WHAT IS EXPECTED — Each line of the data should be given again exactly.

DATA EXTRACTS —
########################################
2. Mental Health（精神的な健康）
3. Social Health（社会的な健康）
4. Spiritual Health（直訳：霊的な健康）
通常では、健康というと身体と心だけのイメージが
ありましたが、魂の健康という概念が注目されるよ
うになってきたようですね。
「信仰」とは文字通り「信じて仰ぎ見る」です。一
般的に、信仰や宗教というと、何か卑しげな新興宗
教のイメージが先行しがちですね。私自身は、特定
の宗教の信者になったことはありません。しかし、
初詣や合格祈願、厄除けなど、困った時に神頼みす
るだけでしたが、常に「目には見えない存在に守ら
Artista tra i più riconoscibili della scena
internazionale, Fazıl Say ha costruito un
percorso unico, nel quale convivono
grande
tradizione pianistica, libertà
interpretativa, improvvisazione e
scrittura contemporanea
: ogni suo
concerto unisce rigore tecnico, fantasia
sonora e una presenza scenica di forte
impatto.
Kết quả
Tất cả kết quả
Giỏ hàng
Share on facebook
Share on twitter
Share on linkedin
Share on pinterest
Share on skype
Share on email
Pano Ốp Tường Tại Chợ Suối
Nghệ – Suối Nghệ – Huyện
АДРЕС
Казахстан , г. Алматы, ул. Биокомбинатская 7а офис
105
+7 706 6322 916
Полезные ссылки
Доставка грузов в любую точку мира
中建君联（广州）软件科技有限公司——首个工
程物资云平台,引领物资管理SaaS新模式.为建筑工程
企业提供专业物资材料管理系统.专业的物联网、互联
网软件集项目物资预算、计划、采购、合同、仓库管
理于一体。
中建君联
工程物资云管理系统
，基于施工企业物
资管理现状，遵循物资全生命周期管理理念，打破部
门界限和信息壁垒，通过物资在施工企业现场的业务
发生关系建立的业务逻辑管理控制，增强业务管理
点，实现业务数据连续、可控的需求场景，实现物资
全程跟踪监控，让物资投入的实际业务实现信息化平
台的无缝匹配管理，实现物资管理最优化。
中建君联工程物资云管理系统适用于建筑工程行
########################################
RESPONSE TO THE EXERCISE —
2. Mental Health（精神的な健康）
3. Social Health（社会的な健康）
4. Spiritual Health（直訳：霊的な健康）
通常では、健康というと身体と心だけのイメージが
ありましたが、魂の健康という概念が注目されるよ
うになってきたようですね。
「信仰」とは文字通り「信じて仰ぎ見る」です。一
般的に、信仰や宗教というと、何か卑しげな新興宗
教のイメージが先行しがちですね。私自身は、特定
の宗教の信者になったことはありません。しかし、
初詣や合格祈願、厄除けなど、困った時に神頼みす
るだけでしたが、常に「目には見えない存在に守ら
Artista tra i più riconoscibili della scena
internazionale, Fazıl Say ha costruito un
percorso unico, nel quale convivono
grande
tradizione pianistica, libertà
interpretativa, improvvisazione e
scrittura contemporanea
: ogni suo
concerto unisce rigore tecnico, fantasia
sonora e una presenza scenica di forte
impatto.
Kết quả
Tất cả kết quả
Giỏ hàng
Share on facebook
Share on twitter
Share on linkedin
Share on pinterest
Share on skype
Share on email
Pano Ốp Tường Tại Chợ Suối
Nghệ – Suối Nghệ – Huyện
АДРЕС
Казахстан , г. Алматы, ул. Биокомбинатская 7а офис
105
+7 706 6322 916
Полезные ссылки
Доставка грузов в любую точку мира
中建君联（广州）软件科技有限公司——首个工
程物资云平台,引领物资管理SaaS新模式.为建筑工程
企业提供专业物资材料管理系统.专业的物联网、互联
网软件集项目物资预算、计划、采购、合同、仓库管
理于一体。
中建君联
工程物资云管理系统
，基于施工企业物
资管理现状，遵循物资全生命周期管理理念，打破部
门界限和信息壁垒，通过物资在施工企业现场的业务
发生关系建立的业务逻辑管理控制，增强业务管理
点，实现业务数据连续、可控的需求场景，实现物资
全程跟踪监控，让物资投入的实际业务实现信息化平
台的无缝匹配管理，实现物资管理最优化。
中建君联工程物资云管理系统适用于建筑工程行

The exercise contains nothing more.